A topic with which I developed an obsession in my last few years at Endeca is understanding how to predict query difficulty and performance–performance in the information retrieval sense meaning results quality, not computational efficiency. If only we knew how well a search engine would do–or did–in meeting the user’s information need, we might adapt the user experience to reflect our degree of confidence.
I was particularly interested in work related to the query clarity score initially proposed by Steve Cronen-Townsend, Yun Zhou, and Bruce Croft in a 2002 paper entitled “Predicting Query Performance“. But there is a wide variety of work in this area, including methods to predict performance either before or after results retrieval.

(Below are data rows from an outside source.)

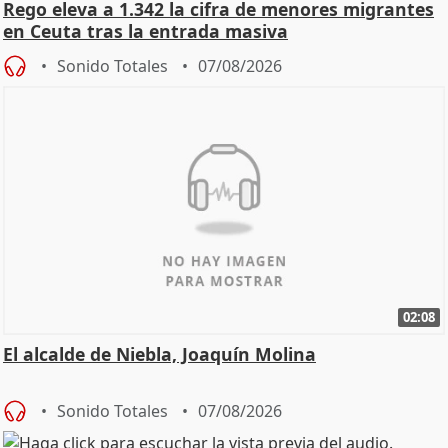
Rego eleva a 1.342 la cifra de menores migrantes
en Ceuta tras la entrada masiva
Sonido Totales
07/08/2026
02:08
El alcalde de Niebla, Joaquín Molina
Sonido Totales
07/08/2026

Happily, Claudia Hauff just published a dissertation on this topic, entitled “Predicting the Effectiveness of Queries and Retrieval Systems“. It is very well written, and I recommend it to anyone interested in learning more about this subject. She presents not only her own original research, but also a comprehensive analysis of others’ efforts.
Here is an excerpt from the abstract:
In this thesis we consider users’ attempts to express their information needs through queries, or search requests and try to predict whether those requests will be of high or low quality. Intuitively, a query’s quality is determined by the outcome of the query, that is, whether the retrieved search results meet the user’s expectations. The second type of prediction methods under investigation are those which attempt to predict the quality of search systems themselves. Given a number of search systems to consider, these methods estimate how well or how poorly the systems will perform in comparison to each other.
I look forward to seeing researchers continue to build on these results, and I am excited for the day when search engines are more reflective on their own strengths and weakness.